Exploring the utility and limits of target enrichment methods to study polyploidy and reticulate evolution

Quatela, Anne-Sophie [1], Cangren, Patrik [2], De Boer, Hugo [3], Bacon, Christine [1], Oxelman, Bengt [4].

Targeted long reads from herbarium specimens enable to identify allopolyploidization events of arctic/subarctic Silene sect. Physolychnis.

Reticulation events are a ubiquitous feature of plant genomes, occurring in all major clades of angiosperms.. Phylogenies based on low-copy markers enable the identification of homoeologs (i.e. homologous genes that diverged after a speciation event and are brought back together after hybridization). Together with the development of NGS , The emergence of probe-based target enrichment of low-copy markers has made feasible the inference of allopolyploidization events. Target enrichment methods are commonly used with the short-read Illumina sequencing platform, providing good results from both fresh material and herbarium specimens (i.e. fragmented DNA).
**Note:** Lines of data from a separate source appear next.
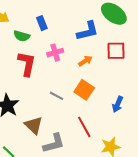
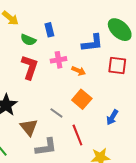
orange arrow: (85, 61) -> (79, 71), moved, turned 48
gray line: (56, 96) -> (56, 113), moved

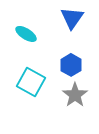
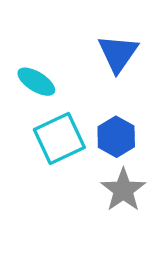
cyan square: (31, 82) -> (59, 138), moved, turned 36

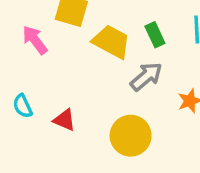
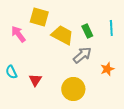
red triangle: (64, 120) -> (35, 80), turned 40

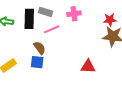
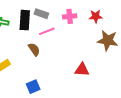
red star: (110, 20) -> (96, 16), moved
blue square: (37, 62) -> (33, 87), moved, turned -32

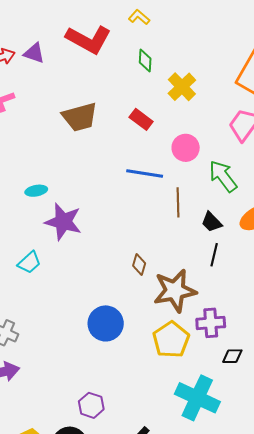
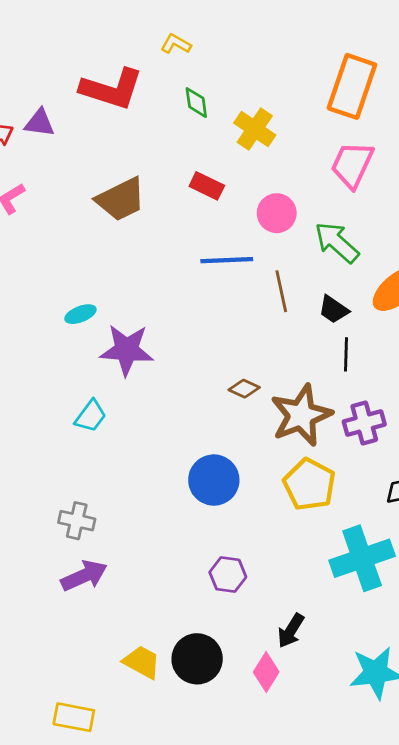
brown diamond: (139, 265) -> (244, 389), turned -70
purple cross: (211, 323) -> (364, 423), moved
cyan cross: (197, 398) -> (362, 558), turned -33
purple hexagon: (91, 405) -> (228, 575), moved

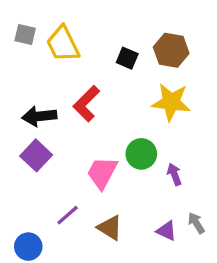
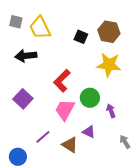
red L-shape: (86, 104) -> (62, 81), moved
black arrow: (39, 116) -> (26, 56), moved
purple triangle: (166, 231) -> (89, 132), moved

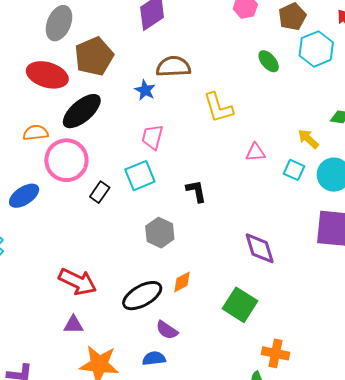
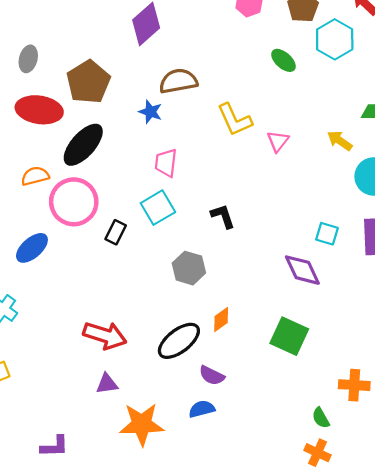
gray ellipse: (59, 23) -> (28, 59), moved, size x0.7
pink triangle: (255, 152) -> (278, 141), moved, turned -40
cyan square: (294, 170) -> (327, 234), moved
orange cross: (275, 353) -> (354, 385), moved

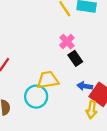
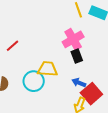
pink cross: (67, 42) -> (73, 39), size x1.5

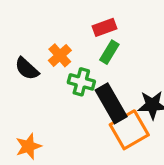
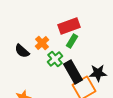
red rectangle: (104, 27) -> (69, 26), size x1.5
green cross: (81, 82) -> (55, 59), turned 35

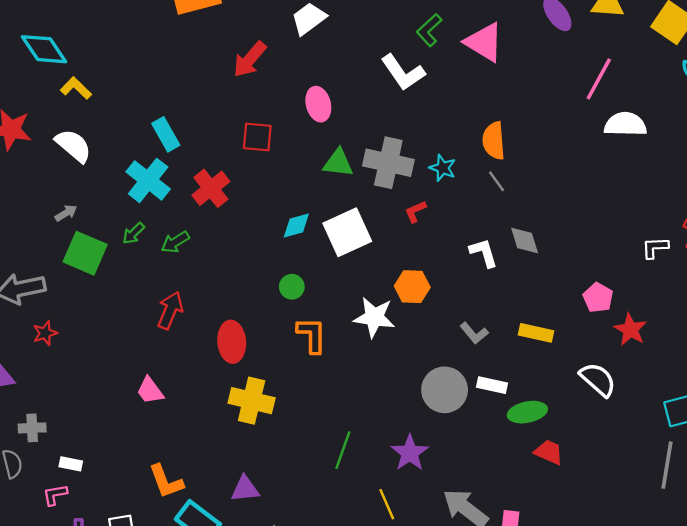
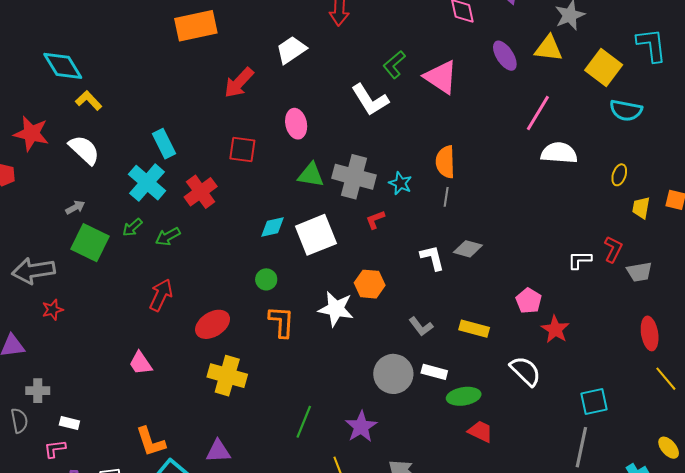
gray line: (497, 181) -> (446, 197), turned 42
gray diamond: (525, 241) -> (468, 249), turned -60
red ellipse: (232, 342) -> (213, 324), turned 60

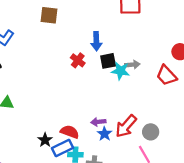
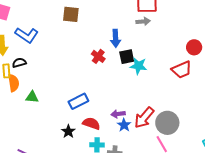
gray arrow: (132, 65) -> (143, 21), moved
red trapezoid: (166, 75) -> (182, 70), turned -70
gray circle: (151, 132) -> (167, 123), size x1.5
blue rectangle: (63, 148) -> (78, 101), moved

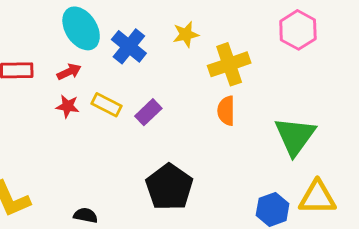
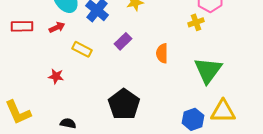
yellow cross: (229, 64) -> (196, 22), moved, size x0.6
red star: (68, 106) -> (56, 76), moved
purple rectangle: (148, 112) -> (123, 41), moved

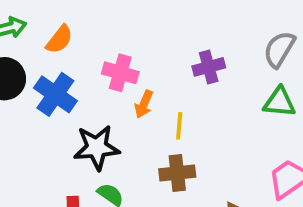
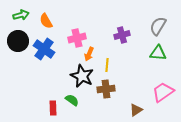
orange semicircle: (59, 39) -> (46, 21), turned 112
pink cross: (120, 73) -> (77, 38), turned -30
black star: (97, 147) -> (82, 76), moved, turned 30

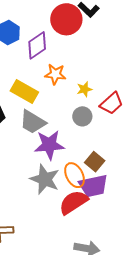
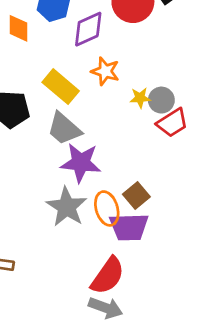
gray circle: (82, 116) -> (161, 100), moved
red semicircle: (73, 202) -> (108, 276), moved, turned 148

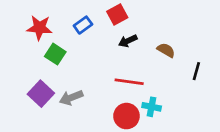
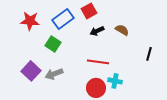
blue rectangle: (83, 25) -> (63, 19), size x1.5
brown semicircle: (166, 50) -> (122, 30), moved
green square: (55, 54) -> (53, 44), moved

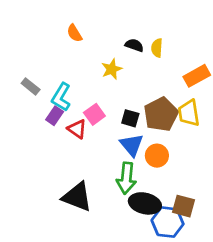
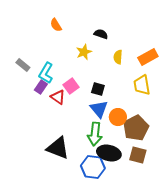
yellow semicircle: (157, 48) -> (118, 57), moved
brown pentagon: (161, 114) -> (136, 128), moved
blue hexagon: (168, 222) -> (93, 167), moved

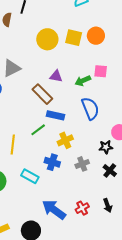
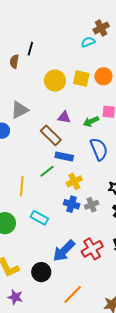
blue cross: (52, 162) -> (72, 204), moved
red cross: (82, 208) -> (92, 249), size x1.5
blue arrow: (54, 210) -> (64, 251), turned -80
However, short reads make assignment of homoeologs and alleles difficult in polypoid genome assembly. Our study aims  at solving this issue by combining probe-based target enrichment and the long-read sequencing technology SMRT PacBio Sequel. Considering the significant value of herbaria as biorepositories, we investigate as well how long can be the reads from herbarium specimen DNA. Our study model is the Arctic and subarctic representatives of Silene sect. Physolychnis, a complex where the most recent taxonomic treatment recognizes 13 taxonomic species and subspecies. We enrich 50 loci from herbariums specimens with a probe set Silene-specific, 104kb total length and 1-2 kb individual reads. We demonstrate that (i) we can obtain 1-3 kb of enriched loci from herbarium specimens; (ii) we show that allele phasing enables identifying homoeologs and thus the phylogenetic reconstruction of allopolyploidization events.